TrialSite News has reported that as the pandemic unfolds, with over 1.8 million cases and nearly 115,000 deaths worldwide, the pathogen has a three-fold mortality rate over a standard influenza. And that a subgroup of patients with severe COVID-19 face a condition known as acute respiratory distress syndrome (ARDS). Once this condition is triggered, a dangerous reaction associated with the patient’s mortality, is the cytokine storm syndrome—an extremely dangerous acute inflammatory response occurring when large numbers of white blood cells are activated and release inflammatory cytokines, which in turn activate yet more white blood cells as the body reacts violently to the invading pathogen. The net result is a horrific situation where key organs like the lung are worn out and stop functioning. Consequently, investigators are pursing different experimental treatments to stop this deadly process, including with regenerative medicine.
In China, TrialSite News has reported on a number of experimental regenerative therapy trials targeting patients with COVID-19. Reports coming out of that country evidence some success but many on this side of the Pacific suggest that Americans proceed with caution.
What follows is a brief overview of regenerative medicine activities targeting COVID-19.
Stem Cell Therapy Activities in the U.S.
In the United States, TrialSite News introduced a New Jersey-based stem cell therapy firm, Celularity, and their submitted investigatory new drug (IND) application to the FDA. Shortly thereafter, the FDA gave the greenlight to the trial for their proprietary therapy called CYNK-001 derived from allogeneic cellular therapies from human placentas.
TrialSite News recently covered the recent FDA clearance of Australia-based Mesoblast, to treat patients with ARDS caused by COVID-19 with intravenous infusions of its allogeneic mesenchymal stem cell (MSC) product candidate remestemcel-L. The hypothesis behind Remestemcel-L: the regenerative therapy will inhibit production of inflammatory cytokines by white blood cells and promote anti-inflammatory cells.

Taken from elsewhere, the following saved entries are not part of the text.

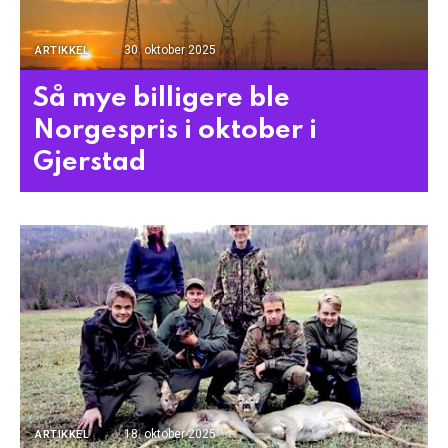
30. oktober 2025
ARTIKKEL
Så mye billigere ble
Norgespris i oktober i
Gjerstad
18. oktober 2025
ARTIKKEL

In Texas, Hope Biosciences received FDA approval for a Phase II clinical trial evaluating the efficacy and safety of their autologous, adipose-derived mesenchymal stem cells (HB-adMSCs) to offer immune support against COVID-19. Apparently in a recent Rheumatoid Arthritis study, HB-adMSCs were deemed safe and effective. Yes, another Texas-based biotech venture known as Celtex Therapeutics recently submitted an emergency expanded access clinical study request to the FDA that would allow patients with COVID-19 to receive infusions of autologous Adipose-tissue derived Mesenchymal Stem Cells (AdMSCs) in the United States. Part of this proposed study includes Dr. Ashok K. Shetty, Professor, Texas A&M University Institute for Regenerative Medicine, and Dr. Derek W. Guillory, principal Investigator, Root Causes Medicine San Antonio.